Alert on webhook.signature_failed > 0 (spike means signing secret mismatch or attack), webhook.failed{attempt>3} > N/min (workers struggling), webhook.queue_depth growing unbounded.

Every log line has: event_id, event_type, tenant_id, request_id (the one from the IntelliAuth-side delivery). Match across the system to trace one event's full path.

OpenTelemetry spans across receiver → queue → worker make incident postmortems faster. The handoff via Redis isn't natively traced; pass the trace context through the BullMQ job's data and reattach on the worker side.

After 5 retries, BullMQ marks a job failed and stops retrying. The job stays in the queue's "failed" section (because we set removeOnFail: false). BullMQ exposes a dashboard via bull-board that shows the failed jobs and lets you retry / inspect them manually.

This is the worker-side DLQ. There's a separate dead-letter on the IntelliAuth side, for deliveries that never reached you successfully — see retries and dead-letter.

In production, monitor both:

  • IntelliAuth's DLQ for your subscription — events that never got delivered (your receiver was down or returning errors).
  • Your worker's failed-jobs queue — events that were delivered but processing failed.

The first is signature / connectivity; the second is your business logic.

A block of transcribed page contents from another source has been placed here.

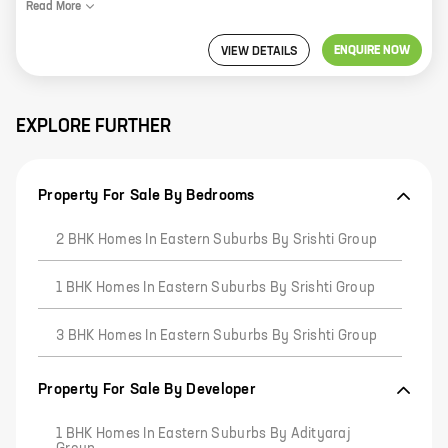
Read
More
ENQUIRE NOW
VIEW DETAILS
EXPLORE FURTHER
Property For Sale By Bedrooms
2 BHK Homes In Eastern Suburbs By Srishti Group
1 BHK Homes In Eastern Suburbs By Srishti Group
3 BHK Homes In Eastern Suburbs By Srishti Group
Property For Sale By Developer
1 BHK Homes In Eastern Suburbs By Adityaraj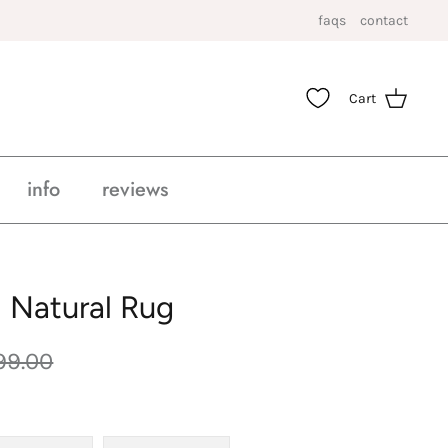
faqs
contact
Cart
info
reviews
 Natural Rug
99.00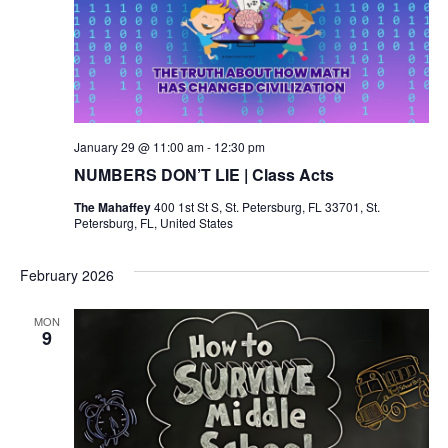
January 29 @ 11:00 am
-
12:30 pm
NUMBERS DON’T LIE | Class Acts
The Mahaffey
400 1st St S, St. Petersburg, FL 33701, St.
Petersburg, FL, United States
February 2026
MON
9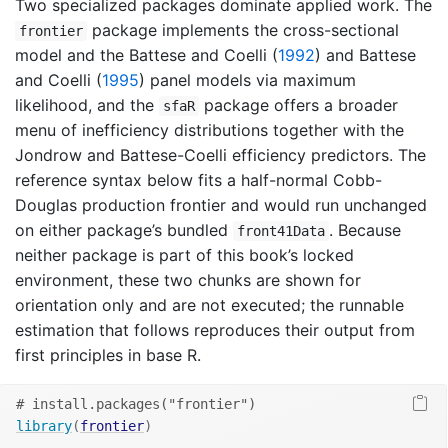
Two specialized packages dominate applied work. The
package implements the cross-sectional
frontier
model and the
Battese and Coelli (
1992
)
and
Battese
and Coelli (
1995
)
panel models via maximum
likelihood, and the
package offers a broader
sfaR
menu of inefficiency distributions together with the
Jondrow and Battese-Coelli efficiency predictors. The
reference syntax below fits a half-normal Cobb-
Douglas production frontier and would run unchanged
on either package’s bundled
. Because
front41Data
neither package is part of this book’s locked
environment, these two chunks are shown for
orientation only and are not executed; the runnable
estimation that follows reproduces their output from
first principles in base R.
# install.packages("frontier")
library
(
frontier
)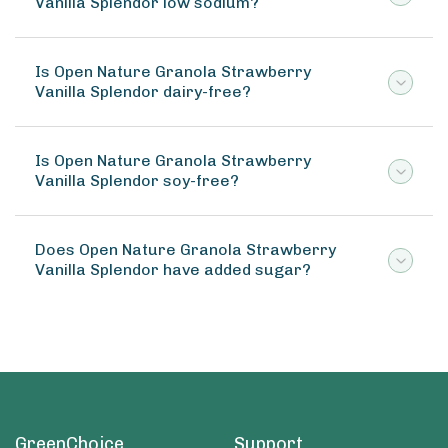
Vanilla Splendor low sodium?
Is Open Nature Granola Strawberry
Vanilla Splendor dairy-free?
Is Open Nature Granola Strawberry
Vanilla Splendor soy-free?
Does Open Nature Granola Strawberry
Vanilla Splendor have added sugar?
GreenChoice
Support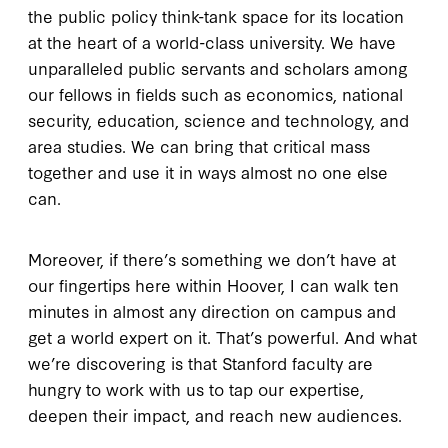
the public policy think-tank space for its location
at the heart of a world-class university. We have
unparalleled public servants and scholars among
our fellows in fields such as economics, national
security, education, science and technology, and
area studies. We can bring that critical mass
together and use it in ways almost no one else
can.
Moreover, if there’s something we don’t have at
our fingertips here within Hoover, I can walk ten
minutes in almost any direction on campus and
get a world expert on it. That’s powerful. And what
we’re discovering is that Stanford faculty are
hungry to work with us to tap our expertise,
deepen their impact, and reach new audiences.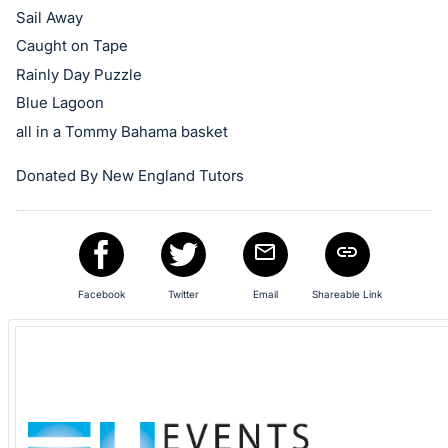
in
Sail Away
and
Caught on Tape
register
Rainly Day Puzzle
buttons
are
Blue Lagoon
in
all in a Tommy Bahama basket
next
Donated By New England Tutors
section
Facebook
Twitter
Email
Shareable Link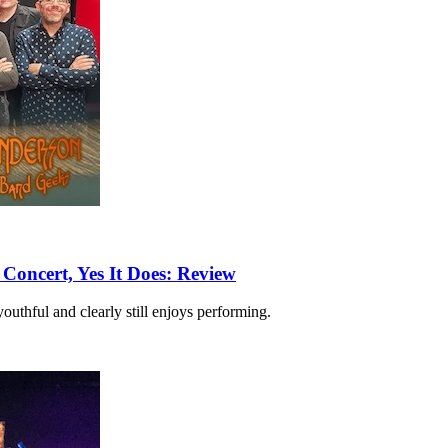
Concert, Yes It Does: Review
outhful and clearly still enjoys performing.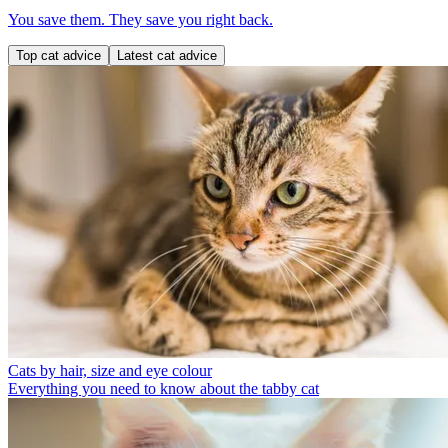
You save them. They save you right back.
Top cat advice
Latest cat advice
Cats by hair, size and eye colour
Everything you need to know about the tabby cat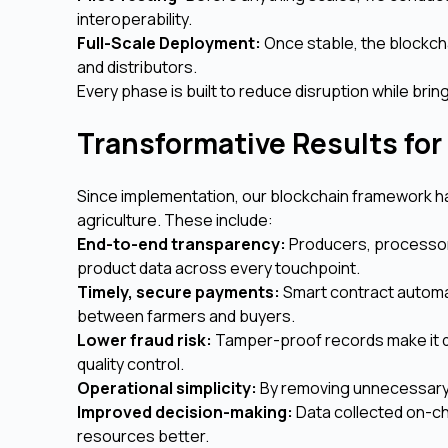
interoperability.
Full-Scale Deployment:
Once stable, the blockchai
and distributors.
Every phase is built to reduce disruption while bring
Transformative Results for
Since implementation, our blockchain framework has
agriculture. These include:
End-to-end transparency:
Producers, processor
product data across every touchpoint.
Timely, secure payments:
Smart contract automa
between farmers and buyers.
Lower fraud risk:
Tamper-proof records make it di
quality control.
Operational simplicity:
By removing unnecessary 
Improved decision-making:
Data collected on-ch
resources better.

  • The signature secret is on multiple instances. Make sure your secret rollout deploys to every receiver instance before the subscription's secret rotates. The two-secret pattern (verify against either old or new) carries you through.
  • Replay on cold start. When the worker starts, it processes whatever's in the queue. Make sure your worker code is idempotent for each event type — if a processing crash interrupted a half-applied change, the retry should produce the same final state.
  • Queue depth blowing up. Workers crash; queue grows; alerts fire; recovery. Run multiple workers so one going down isn't a full halt; alert on queue depth growth rate.
  • Test events leaking into production. The console's test event flows through the same path as real events. If your test sends a fake user.signed_up, you may end up with a fake user in your CRM. Filter on data.test === true and skip when set.
  • Add per-event-type rate limiting in the worker if some events fan out to expensive downstream calls.
  • Add a deadline per job (BullMQ's lifo: false + explicit timeout) so a stuck job doesn't hold a worker forever.
  • Build a small admin page that surfaces "events processed today, by type" and "currently failing events" — much faster than digging through logs every time.